• [MATERIAL SUPPLIED]
━━━
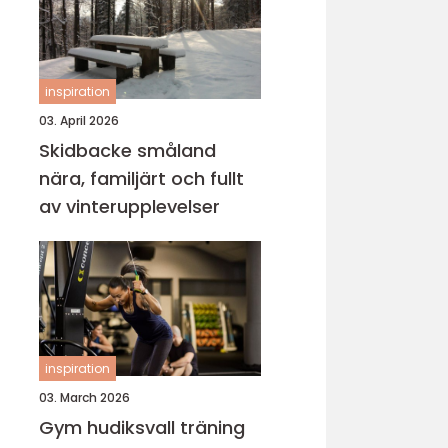
inspiration
03. April 2026
Skidbacke småland
nära, familjärt och fullt
av vinterupplevelser
inspiration
03. March 2026
Gym hudiksvall träning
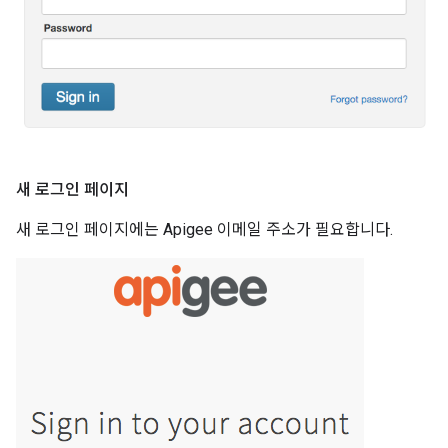
새 로그인 페이지
새 로그인 페이지에는 Apigee 이메일 주소가 필요합니다.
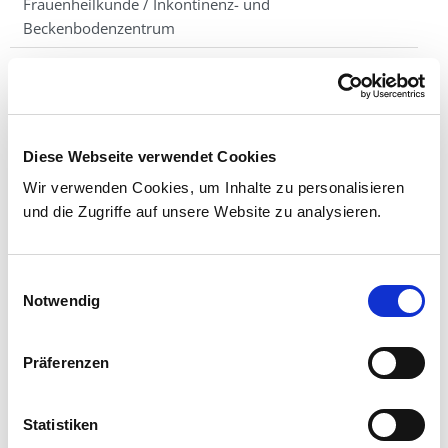
Frauenheilkunde / Inkontinenz- und
Beckenbodenzentrum
Geburtshilfe
Termine
Team
Diese Webseite verwendet Cookies
Storchentafel
Wir verwenden Cookies, um Inhalte zu personalisieren
und die Zugriffe auf unsere Website zu analysieren.
Kontakt
Einwilligungsauswahl
Notwendig
Präferenzen
MARIENBABY
Statistiken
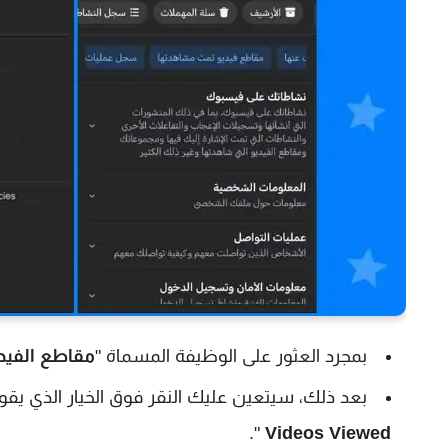
بمجرد العثور على الوظيفة المسماة "
مقاطع الفيد
بعد ذلك، سيتعين عليك النقر فوق الخيار الذي يقو
".
Videos Viewed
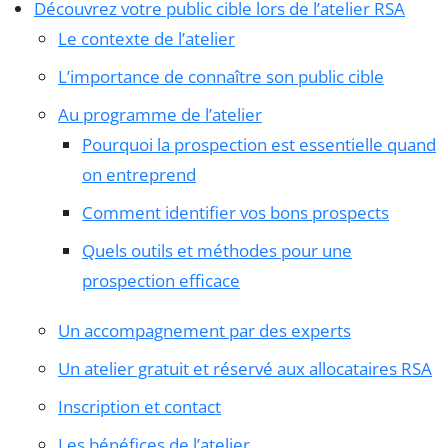
Découvrez votre public cible lors de l’atelier RSA
Le contexte de l’atelier
L’importance de connaître son public cible
Au programme de l’atelier
Pourquoi la prospection est essentielle quand
on entreprend
Comment identifier vos bons prospects
Quels outils et méthodes pour une
prospection efficace
Un accompagnement par des experts
Un atelier gratuit et réservé aux allocataires RSA
Inscription et contact
Les bénéfices de l’atelier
━━━
• [REQUIREMENT] Leave out all pictures, then copy the remaining material exactly.

• [ANSWER BOX]
inspiration
03. April 2026
Skidbacke småland
nära, familjärt och fullt
av vinterupplevelser
inspiration
03. March 2026
Gym hudiksvall träning
새 로그인 페이지
새 로그인 페이지에는 Apigee 이메일 주소가 필요합니다.
Frauenheilkunde / Inkontinenz- und
Beckenbodenzentrum
Geburtshilfe
Termine
Team
Diese Webseite verwendet Cookies
Storchentafel
Wir verwenden Cookies, um Inhalte zu personalisieren
und die Zugriffe auf unsere Website zu analysieren.
Kontakt
Einwilligungsauswahl
Notwendig
Präferenzen
MARIENBABY
Statistiken
بمجرد العثور على الوظيفة المسماة "
مقاطع الفيد
بعد ذلك، سيتعين عليك النقر فوق الخيار الذي يقو
".
Videos Viewed
Découvrez votre public cible lors de l’atelier RSA
Le contexte de l’atelier
L’importance de connaître son public cible
Au programme de l’atelier
Pourquoi la prospection est essentielle quand
on entreprend
Comment identifier vos bons prospects
Quels outils et méthodes pour une
prospection efficace
Un accompagnement par des experts
Un atelier gratuit et réservé aux allocataires RSA
Inscription et contact
Les bénéfices de l’atelier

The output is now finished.